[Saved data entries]

####

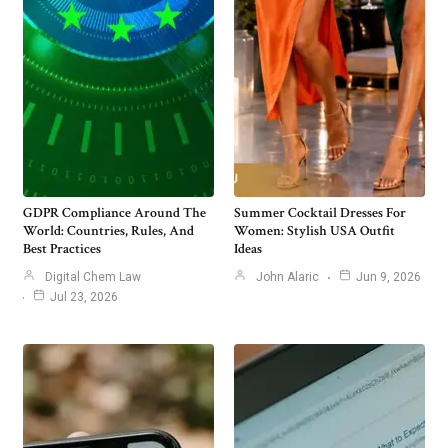
GDPR Compliance Around The
Summer Cocktail Dresses For
World: Countries, Rules, And
Women: Stylish USA Outfit
Best Practices
Ideas
Digital Chem Law
John Alaric
Jun 9, 2026
Jul 23, 2026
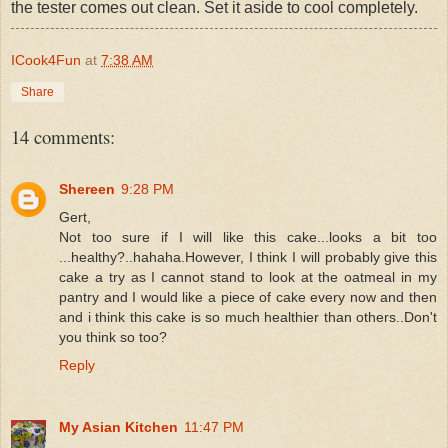
the tester comes out clean. Set it aside to cool completely.
ICook4Fun
at
7:38 AM
Share
14 comments:
Shereen
9:28 PM
Gert,
Not too sure if I will like this cake...looks a bit too
...healthy?..hahaha.However, I think I will probably give this
cake a try as I cannot stand to look at the oatmeal in my
pantry and I would like a piece of cake every now and then
and i think this cake is so much healthier than others..Don't
you think so too?
Reply
My Asian Kitchen
11:47 PM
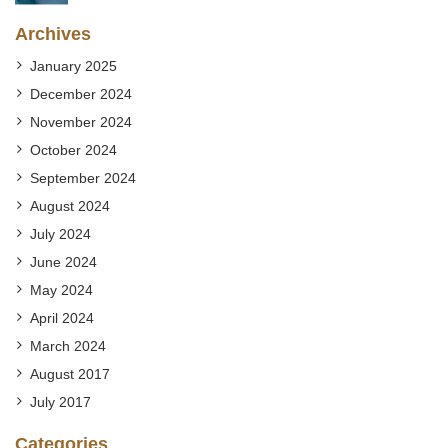
Archives
January 2025
December 2024
November 2024
October 2024
September 2024
August 2024
July 2024
June 2024
May 2024
April 2024
March 2024
August 2017
July 2017
Categories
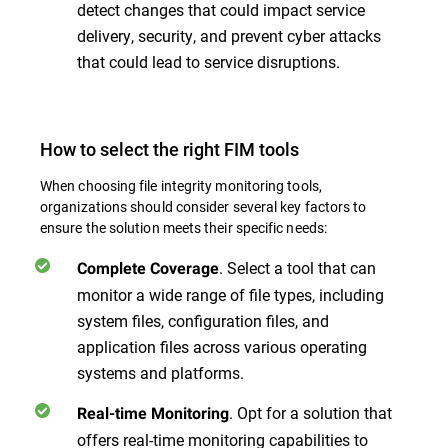
detect changes that could impact service
delivery, security, and prevent cyber attacks
that could lead to service disruptions.
How to select the right FIM tools
When choosing file integrity monitoring tools,
organizations should consider several key factors to
ensure the solution meets their specific needs:
. Select a tool that can
Complete Coverage
monitor a wide range of file types, including
system files, configuration files, and
application files across various operating
systems and platforms.
. Opt for a solution that
Real-time Monitoring
offers real-time monitoring capabilities to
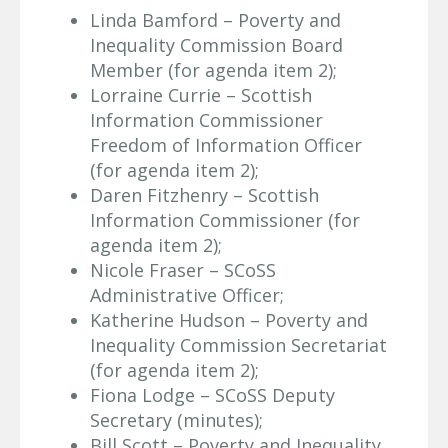
Linda Bamford – Poverty and
Inequality Commission Board
Member (for agenda item 2);
Lorraine Currie – Scottish
Information Commissioner
Freedom of Information Officer
(for agenda item 2);
Daren Fitzhenry – Scottish
Information Commissioner (for
agenda item 2);
Nicole Fraser – SCoSS
Administrative Officer;
Katherine Hudson – Poverty and
Inequality Commission Secretariat
(for agenda item 2);
Fiona Lodge – SCoSS Deputy
Secretary (minutes);
Bill Scott – Poverty and Inequality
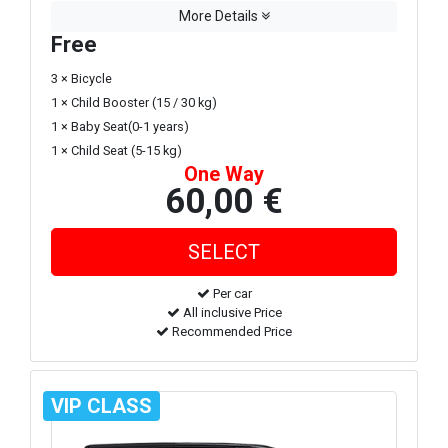
More Details
Free
3 × Bicycle
1 × Child Booster (15 / 30 kg)
1 × Baby Seat(0-1 years)
1 × Child Seat (5-15 kg)
One Way
60,00 €
Per car
All inclusive Price
Recommended Price
VIP CLASS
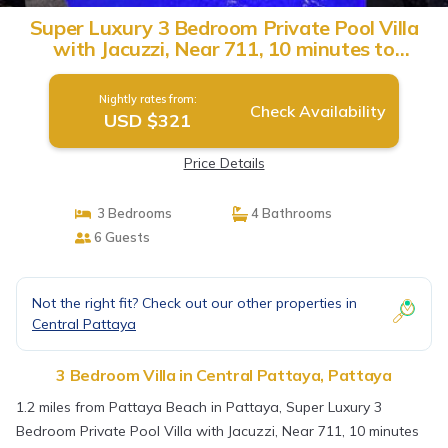
Super Luxury 3 Bedroom Private Pool Villa
with Jacuzzi, Near 711, 10 minutes to
Walking Street and Pattaya Beach - MT6 |
Villa in Pattaya
Nightly rates from:
Check Availability
USD $321
Price Details
3 Bedrooms
4 Bathrooms
6 Guests
Not the right fit? Check out our other properties in
Central Pattaya
3 Bedroom Villa in Central Pattaya, Pattaya
1.2 miles from Pattaya Beach in Pattaya, Super Luxury 3
Bedroom Private Pool Villa with Jacuzzi, Near 711, 10 minutes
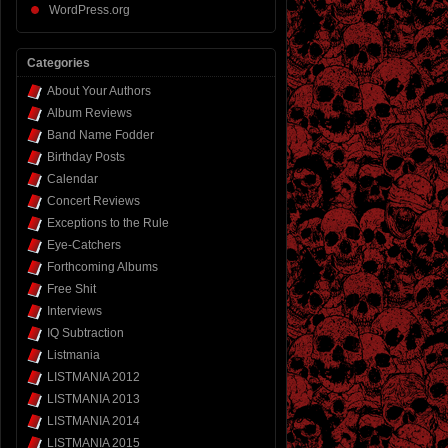
WordPress.org
Categories
About Your Authors
Album Reviews
Band Name Fodder
Birthday Posts
Calendar
Concert Reviews
Exceptions to the Rule
Eye-Catchers
Forthcoming Albums
Free Shit
Interviews
IQ Subtraction
Listmania
LISTMANIA 2012
LISTMANIA 2013
LISTMANIA 2014
LISTMANIA 2015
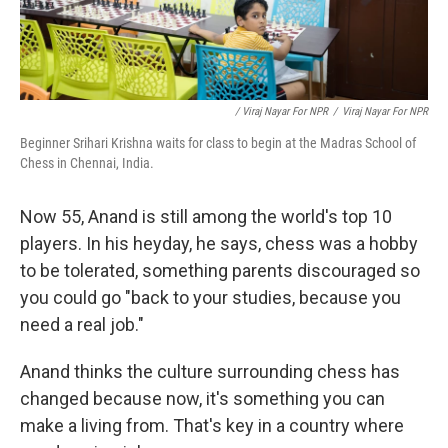
/ Viraj Nayar For NPR
/
Viraj Nayar For NPR
Beginner Srihari Krishna waits for class to begin at the Madras School of
Chess in Chennai, India.
Now 55, Anand is still among the world's top 10
players. In his heyday, he says, chess was a hobby
to be tolerated, something parents discouraged so
you could go "back to your studies, because you
need a real job."
Anand thinks the culture surrounding chess has
changed because now, it's something you can
make a living from. That's key in a country where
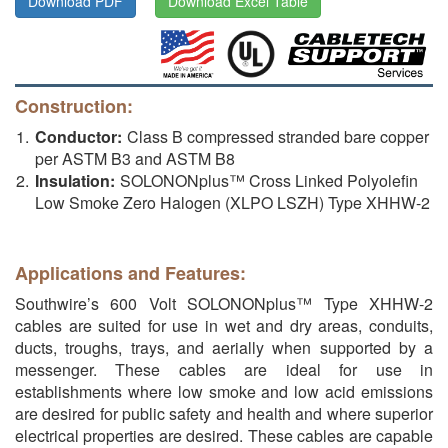
Download PDF
Download Excel Table
Construction:
Conductor:
Class B compressed stranded bare copper
per ASTM B3 and ASTM B8
Insulation:
SOLONONplus™ Cross Linked Polyolefin
Low Smoke Zero Halogen (XLPO LSZH) Type XHHW-2
Applications and Features:
Southwire’s 600 Volt SOLONONplus™ Type XHHW-2
cables are suited for use in wet and dry areas, conduits,
ducts, troughs, trays, and aerially when supported by a
messenger. These cables are ideal for use in
establishments where low smoke and low acid emissions
are desired for public safety and health and where superior
electrical properties are desired. These cables are capable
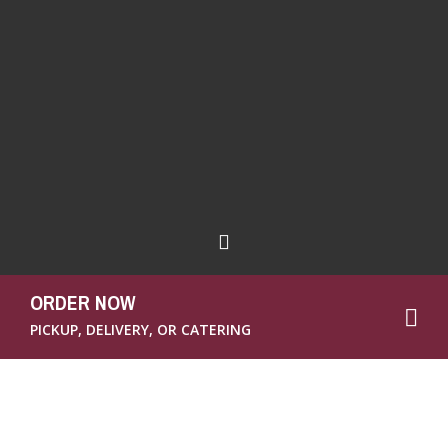
ORDER NOW
PICKUP, DELIVERY, OR CATERING
There’s been a big to-do in the news recently
about Subway and their bread. Subway is
known for their sandwiches, right? That’s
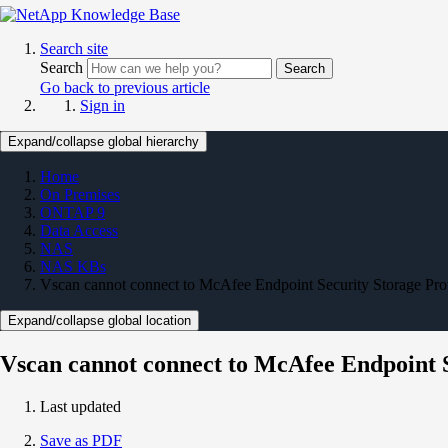
Search site
Search
Search
Go back to previous article
Sign in
Expand/collapse global hierarchy
Home
On Premises
ONTAP 9
Data Access
NAS
NAS KBs
Vscan cannot connect to McAfee Endpoint Security Storage Prot
Expand/collapse global location
Vscan cannot connect to McAfee Endpoint S
Last updated
Save as PDF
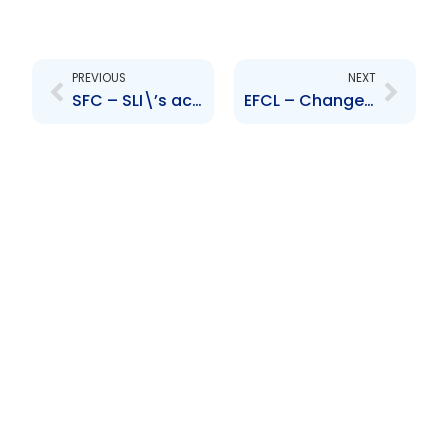
Prev
Next
PREVIOUS
NEXT
SFC – SLI\’s acquisition of CLICO and BAICO insurance portfolios
EFCL – Change to Senior Officer – Marisa Maraj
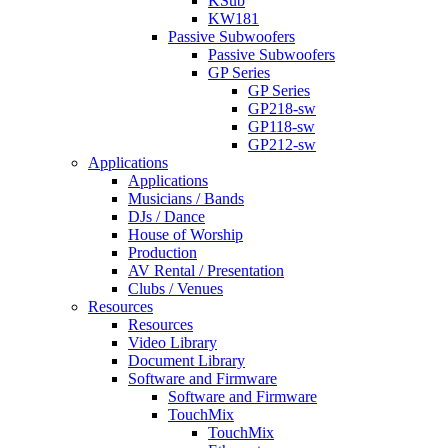
KSub
KW181
Passive Subwoofers
Passive Subwoofers
GP Series
GP Series
GP218-sw
GP118-sw
GP212-sw
Applications
Applications
Musicians / Bands
DJs / Dance
House of Worship
Production
AV Rental / Presentation
Clubs / Venues
Resources
Resources
Video Library
Document Library
Software and Firmware
Software and Firmware
TouchMix
TouchMix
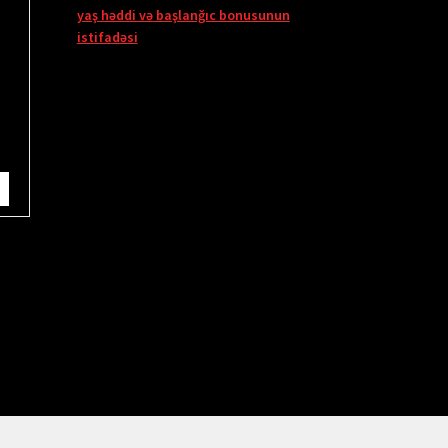
yaş həddi və başlanğıc bonusunun
istifadəsi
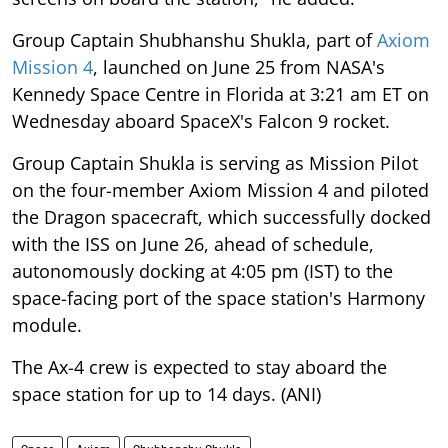
Group Captain Shubhanshu Shukla, part of
Axiom
Mission 4
, launched on June 25 from NASA's
Kennedy Space Centre in Florida at 3:21 am ET on
Wednesday aboard SpaceX's Falcon 9 rocket.
Group Captain Shukla is serving as Mission Pilot
on the four-member Axiom Mission 4 and piloted
the Dragon spacecraft, which successfully docked
with the ISS on June 26, ahead of schedule,
autonomously docking at 4:05 pm (IST) to the
space-facing port of the space station's Harmony
module.
The Ax-4 crew is expected to stay aboard the
space station for up to 14 days. (ANI)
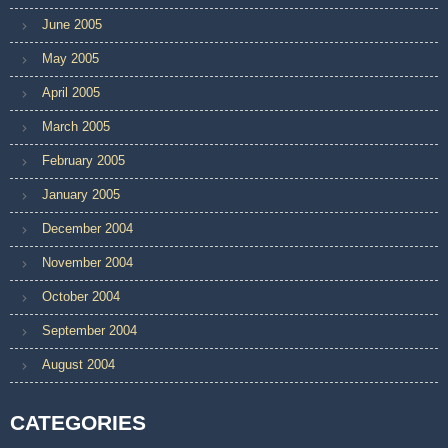
June 2005
May 2005
April 2005
March 2005
February 2005
January 2005
December 2004
November 2004
October 2004
September 2004
August 2004
CATEGORIES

####

## What to do
Output the records verbatim without pictures.

## Solution for this problem
GDPR Compliance Around The
Summer Cocktail Dresses For
World: Countries, Rules, And
Women: Stylish USA Outfit
Best Practices
Ideas
Digital Chem Law
John Alaric
Jun 9, 2026
Jul 23, 2026
the tester comes out clean. Set it aside to cool completely.
ICook4Fun
at
7:38 AM
Share
14 comments:
Shereen
9:28 PM
Gert,
Not too sure if I will like this cake...looks a bit too
...healthy?..hahaha.However, I think I will probably give this
cake a try as I cannot stand to look at the oatmeal in my
pantry and I would like a piece of cake every now and then
and i think this cake is so much healthier than others..Don't
you think so too?
Reply
My Asian Kitchen
11:47 PM
Archives
January 2025
December 2024
November 2024
October 2024
September 2024
August 2024
July 2024
June 2024
May 2024
April 2024
March 2024
August 2017
July 2017
Categories
detect changes that could impact service
delivery, security, and prevent cyber attacks
that could lead to service disruptions.
How to select the right FIM tools
When choosing file integrity monitoring tools,
organizations should consider several key factors to
ensure the solution meets their specific needs:
. Select a tool that can
Complete Coverage
monitor a wide range of file types, including
system files, configuration files, and
application files across various operating
systems and platforms.
. Opt for a solution that
Real-time Monitoring
offers real-time monitoring capabilities to
Linda Bamford – Poverty and
Inequality Commission Board
Member (for agenda item 2);
Lorraine Currie – Scottish
Information Commissioner
Freedom of Information Officer
(for agenda item 2);
Daren Fitzhenry – Scottish
Information Commissioner (for
agenda item 2);
Nicole Fraser – SCoSS
Administrative Officer;
Katherine Hudson – Poverty and
Inequality Commission Secretariat
(for agenda item 2);
Fiona Lodge – SCoSS Deputy
Secretary (minutes);
Bill Scott – Poverty and Inequality
More Details
Free
3 × Bicycle
1 × Child Booster (15 / 30 kg)
1 × Baby Seat(0-1 years)
1 × Child Seat (5-15 kg)
One Way
60,00 €
Per car
All inclusive Price
Recommended Price
VIP CLASS
Super Luxury 3 Bedroom Private Pool Villa
with Jacuzzi, Near 711, 10 minutes to
Walking Street and Pattaya Beach - MT6 |
Villa in Pattaya
Nightly rates from:
Check Availability
USD $321
Price Details
3 Bedrooms
4 Bathrooms
6 Guests
Not the right fit? Check out our other properties in
Central Pattaya
3 Bedroom Villa in Central Pattaya, Pattaya
1.2 miles from Pattaya Beach in Pattaya, Super Luxury 3
Bedroom Private Pool Villa with Jacuzzi, Near 711, 10 minutes
WordPress.org
Categories
About Your Authors
Album Reviews
Band Name Fodder
Birthday Posts
Calendar
Concert Reviews
Exceptions to the Rule
Eye-Catchers
Forthcoming Albums
Free Shit
Interviews
IQ Subtraction
Listmania
LISTMANIA 2012
LISTMANIA 2013
LISTMANIA 2014
LISTMANIA 2015
/ Viraj Nayar For NPR
/
Viraj Nayar For NPR
Beginner Srihari Krishna waits for class to begin at the Madras School of
Chess in Chennai, India.
Now 55, Anand is still among the world's top 10
players. In his heyday, he says, chess was a hobby
to be tolerated, something parents discouraged so
you could go "back to your studies, because you
need a real job."
Anand thinks the culture surrounding chess has
changed because now, it's something you can
make a living from. That's key in a country where
Download PDF
Download Excel Table
Construction:
Conductor:
Class B compressed stranded bare copper
per ASTM B3 and ASTM B8
Insulation:
SOLONONplus™ Cross Linked Polyolefin
Low Smoke Zero Halogen (XLPO LSZH) Type XHHW-2
Applications and Features:
Southwire’s 600 Volt SOLONONplus™ Type XHHW-2
cables are suited for use in wet and dry areas, conduits,
ducts, troughs, trays, and aerially when supported by a
messenger. These cables are ideal for use in
establishments where low smoke and low acid emissions
are desired for public safety and health and where superior
electrical properties are desired. These cables are capable
ORDER NOW
PICKUP, DELIVERY, OR CATERING
There’s been a big to-do in the news recently
about Subway and their bread. Subway is
known for their sandwiches, right? That’s
Search site
Search
Search
Go back to previous article
Sign in
Expand/collapse global hierarchy
Home
On Premises
ONTAP 9
Data Access
NAS
NAS KBs
Vscan cannot connect to McAfee Endpoint Security Storage Prot
Expand/collapse global location
Vscan cannot connect to McAfee Endpoint S
Last updated
Save as PDF
Prev
Next
PREVIOUS
NEXT
SFC – SLI\’s acquisition of CLICO and BAICO insurance portfolios
EFCL – Change to Senior Officer – Marisa Maraj
KSub
KW181
Passive Subwoofers
Passive Subwoofers
GP Series
GP Series
GP218-sw
GP118-sw
GP212-sw
Applications
Applications
Musicians / Bands
DJs / Dance
House of Worship
Production
AV Rental / Presentation
Clubs / Venues
Resources
Resources
Video Library
Document Library
Software and Firmware
Software and Firmware
TouchMix
TouchMix
yaş həddi və başlanğıc bonusunun
istifadəsi
Group Captain Shubhanshu Shukla, part of
Axiom
Mission 4
, launched on June 25 from NASA's
Kennedy Space Centre in Florida at 3:21 am ET on
Wednesday aboard SpaceX's Falcon 9 rocket.
Group Captain Shukla is serving as Mission Pilot
on the four-member Axiom Mission 4 and piloted
the Dragon spacecraft, which successfully docked
with the ISS on June 26, ahead of schedule,
autonomously docking at 4:05 pm (IST) to the
space-facing port of the space station's Harmony
module.
The Ax-4 crew is expected to stay aboard the
space station for up to 14 days. (ANI)
June 2005
May 2005
April 2005
March 2005
February 2005
January 2005
December 2004
November 2004
October 2004
September 2004
August 2004
CATEGORIES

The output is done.